The challenges for using these technologies in the army are greater than in the civilian world, he said. Cellular coverage must be ubiquitous. “I need it to work anywhere and everywhere, above and below ground,” in a wadi — the Arabic word for a dry riverbed — or beyond Israel’s borders, he said.
In addition, all information needs to be delivered in real time, because “in the army a second of delay could mean life or death.”
“We want to use the technologies that are out there in the civilian market and leverage them and adapt them to the needs of the army,” said Duek.
This includes putting smart sensors to work and making sense of the data using artificial intelligence. All new technologies adapted and deployed by the army must have cybersecurity measures built into the systems to protect them from enemy interference, he said.

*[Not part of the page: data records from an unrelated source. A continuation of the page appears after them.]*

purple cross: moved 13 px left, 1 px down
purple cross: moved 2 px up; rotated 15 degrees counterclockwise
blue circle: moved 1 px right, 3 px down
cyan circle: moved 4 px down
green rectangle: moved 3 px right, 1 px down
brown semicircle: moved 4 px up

The IDF has already deployed sensors around borders and has developed a ZTube channel — a sort of a YouTube channel — with live feeds from them; the images can be viewed later on demand, as well. The unit is also working on algorithms that will allow the automatic recognition of objects, Duek said.
The use of artificial intelligence is already widespread in the IDF, said Lt. Col. Nurit Cohen-Inger, head of Sigma Branch, and for the past three years the army has been moving toward using more predictive systems and incorporating deep learning into its capabilities.

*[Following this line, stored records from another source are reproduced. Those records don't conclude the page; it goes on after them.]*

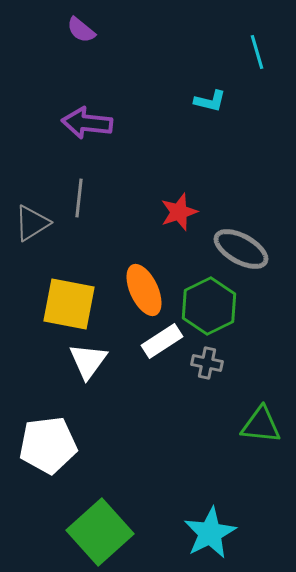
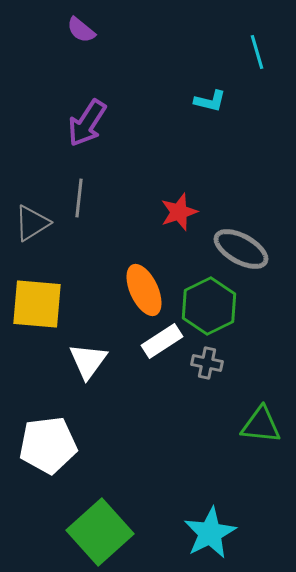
purple arrow: rotated 63 degrees counterclockwise
yellow square: moved 32 px left; rotated 6 degrees counterclockwise
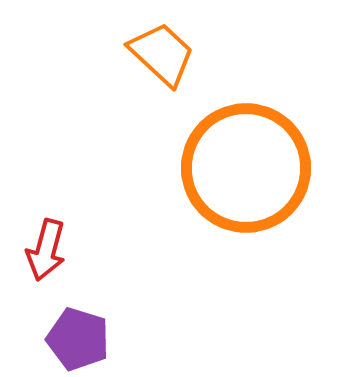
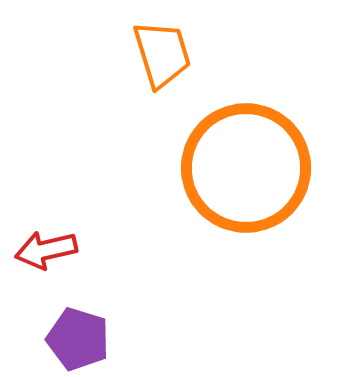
orange trapezoid: rotated 30 degrees clockwise
red arrow: rotated 62 degrees clockwise
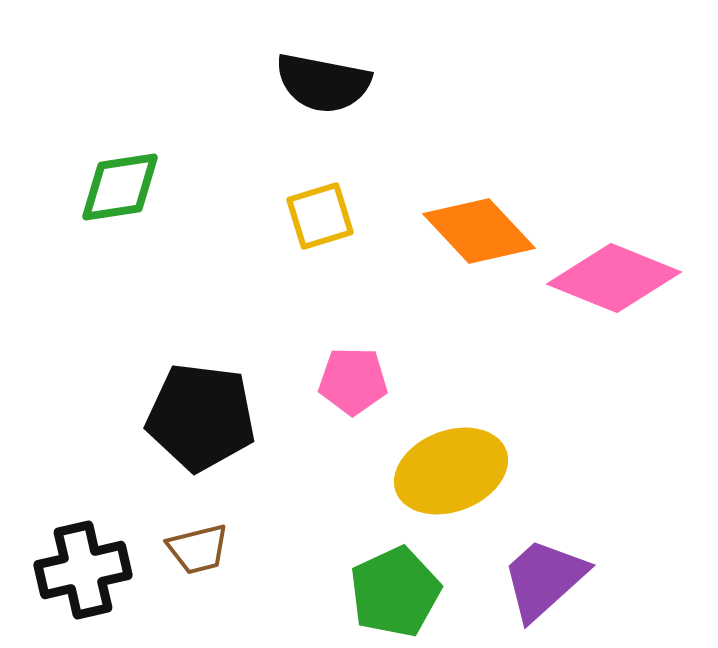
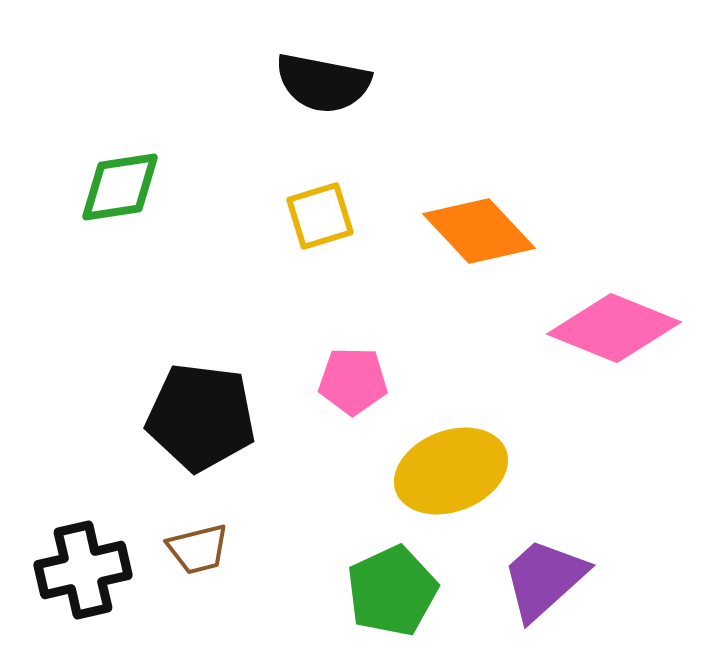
pink diamond: moved 50 px down
green pentagon: moved 3 px left, 1 px up
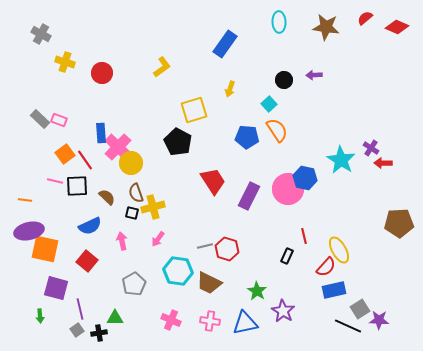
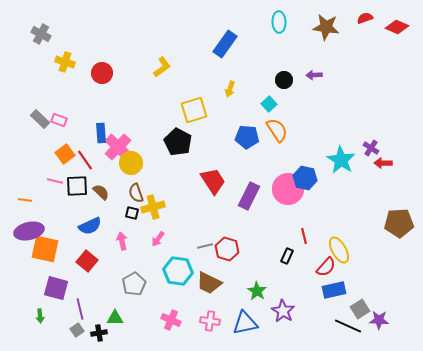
red semicircle at (365, 18): rotated 21 degrees clockwise
brown semicircle at (107, 197): moved 6 px left, 5 px up
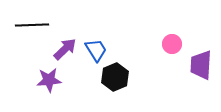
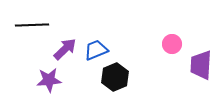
blue trapezoid: rotated 80 degrees counterclockwise
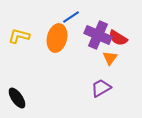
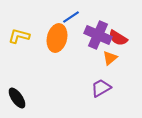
orange triangle: rotated 14 degrees clockwise
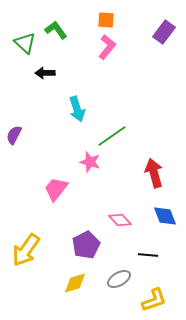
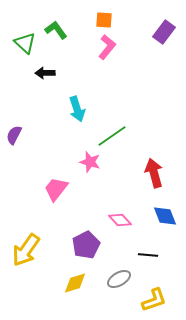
orange square: moved 2 px left
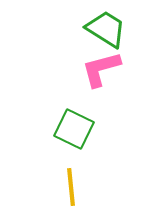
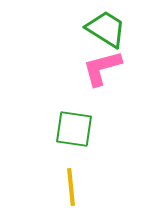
pink L-shape: moved 1 px right, 1 px up
green square: rotated 18 degrees counterclockwise
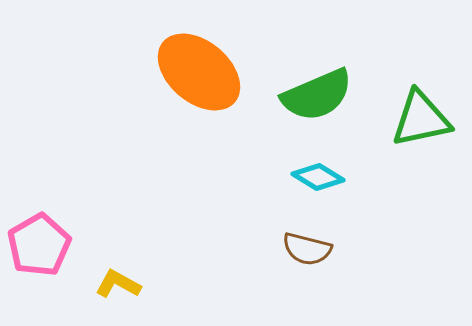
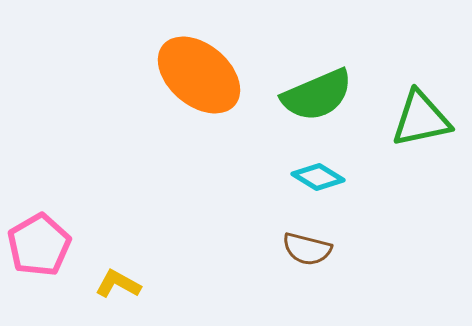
orange ellipse: moved 3 px down
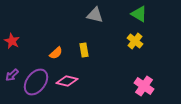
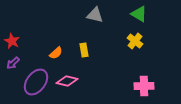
purple arrow: moved 1 px right, 12 px up
pink cross: rotated 36 degrees counterclockwise
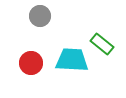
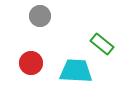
cyan trapezoid: moved 4 px right, 11 px down
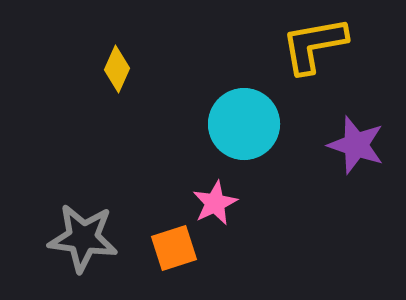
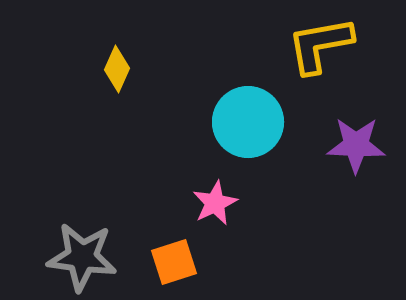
yellow L-shape: moved 6 px right
cyan circle: moved 4 px right, 2 px up
purple star: rotated 16 degrees counterclockwise
gray star: moved 1 px left, 19 px down
orange square: moved 14 px down
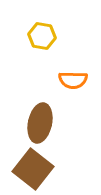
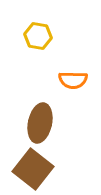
yellow hexagon: moved 4 px left
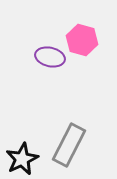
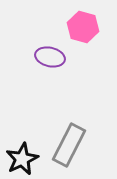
pink hexagon: moved 1 px right, 13 px up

AI will be even more present in coming years as it changes the character of the battlefield, she said. “Data is the new oil. It is an asset we must collect and use to tell us a story.”
The IDF is adopting AI in attack and defense plans, in logistics and for human resources purposes, she said, “in a very big way.”
At border crossings, the IDF has already installed facial recognition technologies to make it easier for Palestinians to come and work in Israel, she said. “The system identifies them and the process is becoming completely automatic.”
The system is already operative at the Eyal checkpoint near Qalqilya in the West Bank, said Cohen-Inger, and will be implemented at all of the crossings within the coming year.
In addition, the IDF has recently begun the automatic transcription of videos into text, which can be used to make sense of surveillance footage.
The technology, which is based on artificial intelligence, is able to read and understand video images and translate what it sees into text. It can cross-reference the images it sees with other relevant information and can send an emergency alert if it spots anything that requires special attention. And the IDF is working on text analytics, in which the computers grind through vast amounts of texts and rank events in terms of time and importance.
The IDF is also forging ahead with “predictive maintenance,” in which sensors are installed on tanks, trucks and other gear to help preserve them at optimal levels. Using advanced analytics and sensors, the system will send out an alert when vehicles and other hardware need servicing.
At the same briefing, Maj. Tzvika Zecharia, head of the Chief Programmer’s Desk, demonstrated how virtual reality and artificial reality goggles will become part of the army’s toolkit.
They will allow commanders to play war games, virtually moving tanks and troops in a battlefield. They’ll also be used to to train its soldiers remotely, for example allowing mechanics to practice repairing a virtual tank, and paramedics to perform operations on the battlefield, assisted by remote input from medics at a central command.
In addition, said Cohen-Inger, the IDF is already using AI for human resources, to better match new recruits to jobs, she said.
“The whole idea is to adopt AI in small steps,” she said, by introducing changes gradually and making sure to “keep the man in the loop” in order to avoid mistakes, she said. But, she added, there is no doubt that “AI has a high potential to improve the effectiveness and efficiency of the IDF.”